PROBLEM
Write the data below out again in full, exactly as shown.

########################################

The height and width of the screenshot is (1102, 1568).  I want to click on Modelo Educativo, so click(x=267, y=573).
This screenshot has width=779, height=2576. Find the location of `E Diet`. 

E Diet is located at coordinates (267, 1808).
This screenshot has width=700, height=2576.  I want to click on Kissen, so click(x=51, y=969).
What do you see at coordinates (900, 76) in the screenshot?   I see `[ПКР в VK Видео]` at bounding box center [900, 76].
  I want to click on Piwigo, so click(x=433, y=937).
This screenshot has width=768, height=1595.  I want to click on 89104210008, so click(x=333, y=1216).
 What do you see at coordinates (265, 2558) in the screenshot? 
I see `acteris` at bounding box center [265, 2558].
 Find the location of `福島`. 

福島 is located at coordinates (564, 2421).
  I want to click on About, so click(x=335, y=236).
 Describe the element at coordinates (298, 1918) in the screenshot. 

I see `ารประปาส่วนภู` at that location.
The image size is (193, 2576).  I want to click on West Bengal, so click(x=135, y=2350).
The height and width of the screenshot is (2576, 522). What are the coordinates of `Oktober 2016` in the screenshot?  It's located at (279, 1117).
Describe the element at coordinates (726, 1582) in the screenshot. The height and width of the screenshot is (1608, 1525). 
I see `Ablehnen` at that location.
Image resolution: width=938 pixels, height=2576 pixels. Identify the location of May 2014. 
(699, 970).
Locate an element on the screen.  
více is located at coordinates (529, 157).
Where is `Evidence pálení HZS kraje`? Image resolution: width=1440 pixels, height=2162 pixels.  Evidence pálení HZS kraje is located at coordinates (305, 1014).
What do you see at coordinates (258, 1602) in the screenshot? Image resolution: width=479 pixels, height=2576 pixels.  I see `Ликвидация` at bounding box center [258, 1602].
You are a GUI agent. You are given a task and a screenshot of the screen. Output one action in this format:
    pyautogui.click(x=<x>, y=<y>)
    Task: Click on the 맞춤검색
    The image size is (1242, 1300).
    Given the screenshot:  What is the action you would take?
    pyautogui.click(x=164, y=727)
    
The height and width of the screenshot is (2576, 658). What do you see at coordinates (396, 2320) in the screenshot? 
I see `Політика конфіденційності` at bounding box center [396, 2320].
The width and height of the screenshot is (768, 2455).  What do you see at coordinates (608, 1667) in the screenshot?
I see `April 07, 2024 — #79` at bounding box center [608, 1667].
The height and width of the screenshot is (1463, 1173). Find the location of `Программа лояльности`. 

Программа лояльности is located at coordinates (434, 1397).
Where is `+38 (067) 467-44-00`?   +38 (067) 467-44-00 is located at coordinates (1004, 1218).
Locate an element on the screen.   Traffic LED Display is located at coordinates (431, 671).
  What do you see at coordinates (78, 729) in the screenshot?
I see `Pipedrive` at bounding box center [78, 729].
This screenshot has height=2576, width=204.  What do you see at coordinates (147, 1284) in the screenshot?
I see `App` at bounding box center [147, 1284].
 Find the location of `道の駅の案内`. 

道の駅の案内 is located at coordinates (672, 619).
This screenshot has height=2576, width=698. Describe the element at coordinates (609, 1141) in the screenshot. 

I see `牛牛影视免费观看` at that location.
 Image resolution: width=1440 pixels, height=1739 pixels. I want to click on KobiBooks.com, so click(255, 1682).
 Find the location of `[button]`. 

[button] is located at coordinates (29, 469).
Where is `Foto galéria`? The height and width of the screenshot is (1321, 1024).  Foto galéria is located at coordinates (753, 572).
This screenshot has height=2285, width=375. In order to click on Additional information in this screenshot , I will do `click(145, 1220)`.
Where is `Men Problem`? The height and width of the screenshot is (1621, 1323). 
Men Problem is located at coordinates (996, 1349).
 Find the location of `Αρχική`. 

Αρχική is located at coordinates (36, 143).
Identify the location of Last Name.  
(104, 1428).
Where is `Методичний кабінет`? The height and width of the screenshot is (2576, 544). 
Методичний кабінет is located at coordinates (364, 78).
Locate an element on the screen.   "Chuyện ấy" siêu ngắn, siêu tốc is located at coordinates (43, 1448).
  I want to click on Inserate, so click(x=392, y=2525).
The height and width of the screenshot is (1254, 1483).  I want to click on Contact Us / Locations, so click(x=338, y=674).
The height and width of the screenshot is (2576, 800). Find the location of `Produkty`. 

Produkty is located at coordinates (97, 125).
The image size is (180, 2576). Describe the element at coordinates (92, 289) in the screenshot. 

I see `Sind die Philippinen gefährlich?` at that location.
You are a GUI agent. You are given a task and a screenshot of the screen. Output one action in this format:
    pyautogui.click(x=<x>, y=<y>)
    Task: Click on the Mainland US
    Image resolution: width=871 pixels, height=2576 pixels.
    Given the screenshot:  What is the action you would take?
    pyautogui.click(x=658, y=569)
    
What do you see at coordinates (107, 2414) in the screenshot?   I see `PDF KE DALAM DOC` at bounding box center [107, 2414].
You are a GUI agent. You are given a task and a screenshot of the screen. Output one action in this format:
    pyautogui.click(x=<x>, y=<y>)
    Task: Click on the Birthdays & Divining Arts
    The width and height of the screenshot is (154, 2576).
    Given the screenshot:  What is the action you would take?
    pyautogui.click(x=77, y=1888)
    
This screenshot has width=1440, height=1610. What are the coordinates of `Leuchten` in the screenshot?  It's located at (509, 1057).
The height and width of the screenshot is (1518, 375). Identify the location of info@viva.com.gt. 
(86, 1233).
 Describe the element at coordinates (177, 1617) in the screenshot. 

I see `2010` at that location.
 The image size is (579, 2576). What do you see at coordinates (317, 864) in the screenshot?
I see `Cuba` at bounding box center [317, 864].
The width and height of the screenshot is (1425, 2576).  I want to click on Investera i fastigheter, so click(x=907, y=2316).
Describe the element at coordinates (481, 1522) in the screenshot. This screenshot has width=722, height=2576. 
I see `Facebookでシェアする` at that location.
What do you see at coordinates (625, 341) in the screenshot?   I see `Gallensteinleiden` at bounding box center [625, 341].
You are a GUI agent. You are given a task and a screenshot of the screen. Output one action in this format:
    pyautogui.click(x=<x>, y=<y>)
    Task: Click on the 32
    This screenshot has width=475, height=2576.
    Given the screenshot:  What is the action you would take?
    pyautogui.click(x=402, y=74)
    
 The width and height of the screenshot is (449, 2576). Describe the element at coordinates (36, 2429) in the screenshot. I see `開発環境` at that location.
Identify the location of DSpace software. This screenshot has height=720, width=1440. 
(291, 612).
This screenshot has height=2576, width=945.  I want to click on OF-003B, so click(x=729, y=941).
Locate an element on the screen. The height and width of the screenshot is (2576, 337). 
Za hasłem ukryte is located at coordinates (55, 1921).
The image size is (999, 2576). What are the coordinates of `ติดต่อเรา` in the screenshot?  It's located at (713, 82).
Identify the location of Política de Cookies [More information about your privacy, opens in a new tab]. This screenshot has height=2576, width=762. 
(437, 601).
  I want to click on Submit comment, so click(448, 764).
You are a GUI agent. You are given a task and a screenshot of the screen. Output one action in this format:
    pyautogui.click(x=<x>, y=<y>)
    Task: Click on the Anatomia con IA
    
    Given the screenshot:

########################################

TASK ANSWER
The height and width of the screenshot is (1102, 1568).  I want to click on Modelo Educativo, so click(x=267, y=573).
This screenshot has width=779, height=2576. Find the location of `E Diet`. 

E Diet is located at coordinates (267, 1808).
This screenshot has width=700, height=2576.  I want to click on Kissen, so click(x=51, y=969).
What do you see at coordinates (900, 76) in the screenshot?   I see `[ПКР в VK Видео]` at bounding box center [900, 76].
  I want to click on Piwigo, so click(x=433, y=937).
This screenshot has width=768, height=1595.  I want to click on 89104210008, so click(x=333, y=1216).
 What do you see at coordinates (265, 2558) in the screenshot? 
I see `acteris` at bounding box center [265, 2558].
 Find the location of `福島`. 

福島 is located at coordinates (564, 2421).
  I want to click on About, so click(x=335, y=236).
 Describe the element at coordinates (298, 1918) in the screenshot. 

I see `ารประปาส่วนภู` at that location.
The image size is (193, 2576).  I want to click on West Bengal, so click(x=135, y=2350).
The height and width of the screenshot is (2576, 522). What are the coordinates of `Oktober 2016` in the screenshot?  It's located at (279, 1117).
Describe the element at coordinates (726, 1582) in the screenshot. The height and width of the screenshot is (1608, 1525). 
I see `Ablehnen` at that location.
Image resolution: width=938 pixels, height=2576 pixels. Identify the location of May 2014. 
(699, 970).
Locate an element on the screen.  
více is located at coordinates (529, 157).
Where is `Evidence pálení HZS kraje`? Image resolution: width=1440 pixels, height=2162 pixels.  Evidence pálení HZS kraje is located at coordinates (305, 1014).
What do you see at coordinates (258, 1602) in the screenshot? Image resolution: width=479 pixels, height=2576 pixels.  I see `Ликвидация` at bounding box center [258, 1602].
You are a GUI agent. You are given a task and a screenshot of the screen. Output one action in this format:
    pyautogui.click(x=<x>, y=<y>)
    Task: Click on the 맞춤검색
    The image size is (1242, 1300).
    Given the screenshot:  What is the action you would take?
    pyautogui.click(x=164, y=727)
    
The height and width of the screenshot is (2576, 658). What do you see at coordinates (396, 2320) in the screenshot? 
I see `Політика конфіденційності` at bounding box center [396, 2320].
The width and height of the screenshot is (768, 2455).  What do you see at coordinates (608, 1667) in the screenshot?
I see `April 07, 2024 — #79` at bounding box center [608, 1667].
The height and width of the screenshot is (1463, 1173). Find the location of `Программа лояльности`. 

Программа лояльности is located at coordinates (434, 1397).
Where is `+38 (067) 467-44-00`?   +38 (067) 467-44-00 is located at coordinates (1004, 1218).
Locate an element on the screen.   Traffic LED Display is located at coordinates (431, 671).
  What do you see at coordinates (78, 729) in the screenshot?
I see `Pipedrive` at bounding box center [78, 729].
This screenshot has height=2576, width=204.  What do you see at coordinates (147, 1284) in the screenshot?
I see `App` at bounding box center [147, 1284].
 Find the location of `道の駅の案内`. 

道の駅の案内 is located at coordinates (672, 619).
This screenshot has height=2576, width=698. Describe the element at coordinates (609, 1141) in the screenshot. 

I see `牛牛影视免费观看` at that location.
 Image resolution: width=1440 pixels, height=1739 pixels. I want to click on KobiBooks.com, so click(255, 1682).
 Find the location of `[button]`. 

[button] is located at coordinates (29, 469).
Where is `Foto galéria`? The height and width of the screenshot is (1321, 1024).  Foto galéria is located at coordinates (753, 572).
This screenshot has height=2285, width=375. In order to click on Additional information in this screenshot , I will do `click(145, 1220)`.
Where is `Men Problem`? The height and width of the screenshot is (1621, 1323). 
Men Problem is located at coordinates (996, 1349).
 Find the location of `Αρχική`. 

Αρχική is located at coordinates (36, 143).
Identify the location of Last Name.  
(104, 1428).
Where is `Методичний кабінет`? The height and width of the screenshot is (2576, 544). 
Методичний кабінет is located at coordinates (364, 78).
Locate an element on the screen.   "Chuyện ấy" siêu ngắn, siêu tốc is located at coordinates (43, 1448).
  I want to click on Inserate, so click(x=392, y=2525).
The height and width of the screenshot is (1254, 1483).  I want to click on Contact Us / Locations, so click(x=338, y=674).
The height and width of the screenshot is (2576, 800). Find the location of `Produkty`. 

Produkty is located at coordinates (97, 125).
The image size is (180, 2576). Describe the element at coordinates (92, 289) in the screenshot. 

I see `Sind die Philippinen gefährlich?` at that location.
You are a GUI agent. You are given a task and a screenshot of the screen. Output one action in this format:
    pyautogui.click(x=<x>, y=<y>)
    Task: Click on the Mainland US
    Image resolution: width=871 pixels, height=2576 pixels.
    Given the screenshot:  What is the action you would take?
    pyautogui.click(x=658, y=569)
    
What do you see at coordinates (107, 2414) in the screenshot?   I see `PDF KE DALAM DOC` at bounding box center [107, 2414].
You are a GUI agent. You are given a task and a screenshot of the screen. Output one action in this format:
    pyautogui.click(x=<x>, y=<y>)
    Task: Click on the Birthdays & Divining Arts
    The width and height of the screenshot is (154, 2576).
    Given the screenshot:  What is the action you would take?
    pyautogui.click(x=77, y=1888)
    
This screenshot has width=1440, height=1610. What are the coordinates of `Leuchten` in the screenshot?  It's located at (509, 1057).
The height and width of the screenshot is (1518, 375). Identify the location of info@viva.com.gt. 
(86, 1233).
 Describe the element at coordinates (177, 1617) in the screenshot. 

I see `2010` at that location.
 The image size is (579, 2576). What do you see at coordinates (317, 864) in the screenshot?
I see `Cuba` at bounding box center [317, 864].
The width and height of the screenshot is (1425, 2576).  I want to click on Investera i fastigheter, so click(x=907, y=2316).
Describe the element at coordinates (481, 1522) in the screenshot. This screenshot has width=722, height=2576. 
I see `Facebookでシェアする` at that location.
What do you see at coordinates (625, 341) in the screenshot?   I see `Gallensteinleiden` at bounding box center [625, 341].
You are a GUI agent. You are given a task and a screenshot of the screen. Output one action in this format:
    pyautogui.click(x=<x>, y=<y>)
    Task: Click on the 32
    This screenshot has width=475, height=2576.
    Given the screenshot:  What is the action you would take?
    pyautogui.click(x=402, y=74)
    
 The width and height of the screenshot is (449, 2576). Describe the element at coordinates (36, 2429) in the screenshot. I see `開発環境` at that location.
Identify the location of DSpace software. This screenshot has height=720, width=1440. 
(291, 612).
This screenshot has height=2576, width=945.  I want to click on OF-003B, so click(x=729, y=941).
Locate an element on the screen. The height and width of the screenshot is (2576, 337). 
Za hasłem ukryte is located at coordinates (55, 1921).
The image size is (999, 2576). What are the coordinates of `ติดต่อเรา` in the screenshot?  It's located at (713, 82).
Identify the location of Política de Cookies [More information about your privacy, opens in a new tab]. This screenshot has height=2576, width=762. 
(437, 601).
  I want to click on Submit comment, so click(448, 764).
You are a GUI agent. You are given a task and a screenshot of the screen. Output one action in this format:
    pyautogui.click(x=<x>, y=<y>)
    Task: Click on the Anatomia con IA
    
    Given the screenshot:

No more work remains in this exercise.